THE OTHERS - Political nostalgia doesn't make any sense to me. To not accept change and simply say "hey, everything was better before", I can understand, but it means to refuse to have a global point of view. That really freaks me out. 

Ceris, Edinburgh (cafébabel Edinburgh)

YOU - There's a particular type of sun cream, the smell of which instantly transports me back to being about five years old and on holidays in France - it's not a very lovely smell but the memories it conjures make me smile. Or songs, songs make me very nostalgic - often the cheesiest pop anthems remind me of being a teenager doing am-dram (amateur dramatics). "It's all about you, it's all about you baby!"
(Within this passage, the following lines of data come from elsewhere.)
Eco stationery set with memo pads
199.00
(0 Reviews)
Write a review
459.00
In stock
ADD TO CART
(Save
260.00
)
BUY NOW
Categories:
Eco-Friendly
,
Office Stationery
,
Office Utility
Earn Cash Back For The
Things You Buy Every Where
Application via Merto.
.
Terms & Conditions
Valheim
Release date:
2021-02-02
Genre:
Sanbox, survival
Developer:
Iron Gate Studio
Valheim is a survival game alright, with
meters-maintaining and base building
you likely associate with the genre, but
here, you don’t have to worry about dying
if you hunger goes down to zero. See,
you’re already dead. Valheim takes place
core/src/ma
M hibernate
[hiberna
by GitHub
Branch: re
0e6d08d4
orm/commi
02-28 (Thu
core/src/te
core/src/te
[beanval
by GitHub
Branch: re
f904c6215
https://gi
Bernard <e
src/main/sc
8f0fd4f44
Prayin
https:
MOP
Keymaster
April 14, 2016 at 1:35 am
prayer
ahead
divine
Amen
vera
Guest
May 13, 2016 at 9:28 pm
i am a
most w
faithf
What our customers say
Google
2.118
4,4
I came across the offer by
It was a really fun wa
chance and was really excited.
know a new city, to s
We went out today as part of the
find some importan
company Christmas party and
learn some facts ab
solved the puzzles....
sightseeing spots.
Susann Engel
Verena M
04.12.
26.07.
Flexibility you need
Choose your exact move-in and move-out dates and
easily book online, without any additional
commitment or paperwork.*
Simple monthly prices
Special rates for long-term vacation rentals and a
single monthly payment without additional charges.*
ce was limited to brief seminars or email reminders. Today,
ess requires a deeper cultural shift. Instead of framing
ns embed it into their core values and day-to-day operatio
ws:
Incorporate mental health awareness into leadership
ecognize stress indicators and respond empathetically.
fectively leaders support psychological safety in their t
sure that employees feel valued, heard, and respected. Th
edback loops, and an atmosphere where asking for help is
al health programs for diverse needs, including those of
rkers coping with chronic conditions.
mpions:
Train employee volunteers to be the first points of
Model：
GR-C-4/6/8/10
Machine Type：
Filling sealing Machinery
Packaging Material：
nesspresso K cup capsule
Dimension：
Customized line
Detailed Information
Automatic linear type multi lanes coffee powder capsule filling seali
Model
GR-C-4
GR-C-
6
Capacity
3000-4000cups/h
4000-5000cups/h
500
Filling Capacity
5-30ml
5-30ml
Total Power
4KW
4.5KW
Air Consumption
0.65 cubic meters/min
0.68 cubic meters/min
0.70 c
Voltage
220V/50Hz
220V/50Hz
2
THE OTHERS - So many people look back fondly on their school days - but I was glad to escape them!

Joel, London

YOU - All in all, I feel nostalgic about almost every part of my life, because I think memory is selective and erases the negative aspects and accentuates the positive and the pleasurable - hence the past always seems better than the present. But, when you are aware of it, you can try and act like your memory in the present and selectively highlight the good and disregard the bad, although it ain't easy.
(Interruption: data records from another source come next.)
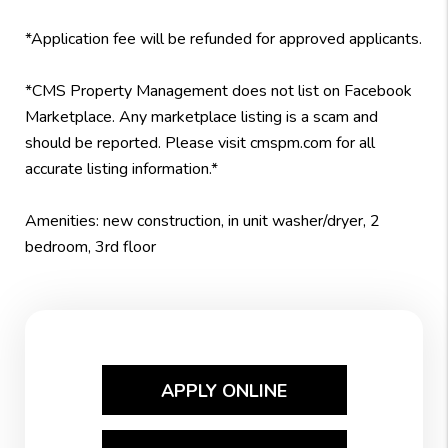
*Application fee will be refunded for approved applicants.
*CMS Property Management does not list on Facebook
Marketplace. Any marketplace listing is a scam and
should be reported. Please visit cmspm.com for all
accurate listing information.*
Amenities: new construction, in unit washer/dryer, 2
bedroom, 3rd floor
APPLY ONLINE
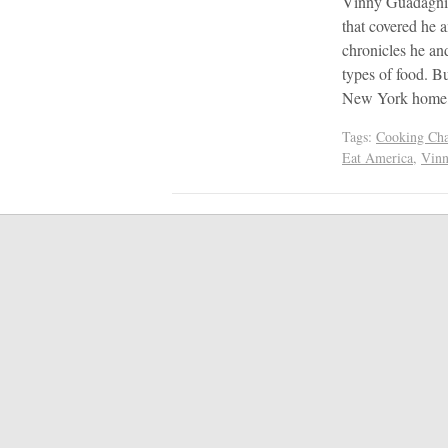
Vinny Guadagnin
that covered he 
chronicles he an
types of food. Bu
New York home,
Tags:
Cooking Cha
Eat America
,
Vinn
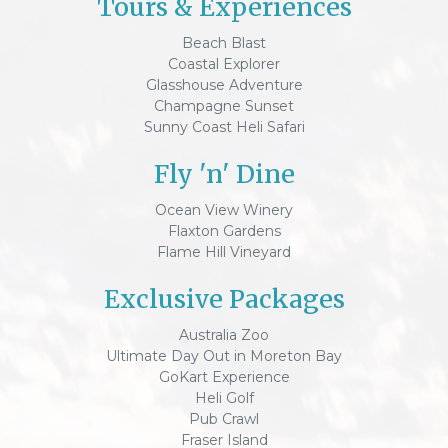
Tours & Experiences
Beach Blast
Coastal Explorer
Glasshouse Adventure
Champagne Sunset
Sunny Coast Heli Safari
Fly 'n' Dine
Ocean View Winery
Flaxton Gardens
Flame Hill Vineyard
Exclusive Packages
Australia Zoo
Ultimate Day Out in Moreton Bay
GoKart Experience
Heli Golf
Pub Crawl
Fraser Island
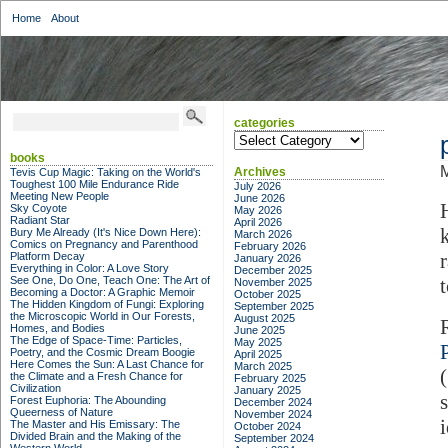
Home
About
categories
categories
books
M
Archives
Tevis Cup Magic: Taking on the World's
Toughest 100 Mile Endurance Ride
July 2026
Meeting New People
June 2026
Sky Coyote
May 2026
Radiant Star
April 2026
Bury Me Already (It's Nice Down Here):
March 2026
Comics on Pregnancy and Parenthood
February 2026
Platform Decay
January 2026
Everything in Color: A Love Story
December 2025
See One, Do One, Teach One: The Art of
November 2025
Becoming a Doctor: A Graphic Memoir
October 2025
The Hidden Kingdom of Fungi: Exploring
September 2025
the Microscopic World in Our Forests,
August 2025
Homes, and Bodies
June 2025
The Edge of Space-Time: Particles,
May 2025
Poetry, and the Cosmic Dream Boogie
April 2025
Here Comes the Sun: A Last Chance for
March 2025
the Climate and a Fresh Chance for
February 2025
Civilization
January 2025
Forest Euphoria: The Abounding
December 2024
Queerness of Nature
November 2024
The Master and His Emissary: The
October 2024
Divided Brain and the Making of the
September 2024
Katha, from Germany, living in Paris (cafebabel.de)

YOU - The ancient Morla of the Neverending Story (1984), a cinema adaptation of the book of German author Michael Ende, has somehow always crossed my path again. I saw the film at least ten times at the cinema. BACK THEN cinema cost something like 50 Pfennig in the former GDR. With the Spanish indie band Vetusta Morla, which I really like, or my son who sails on the back of dragon Falcor with his dad singing - neverending story, really!

THE OTHERS - I really cannot understand how French youngsters can be nostalgic about the Franc. They've payed with euros their whole damn life. 

This article is part of our end-of-year series devoted to nostalgia. Reality often disappoints us. What is our history? What do we miss today, what memories do we recall? And finally - to what extent is our memory contaminated by the experiences of others and how do we ensure that all of our memories truly belong to us?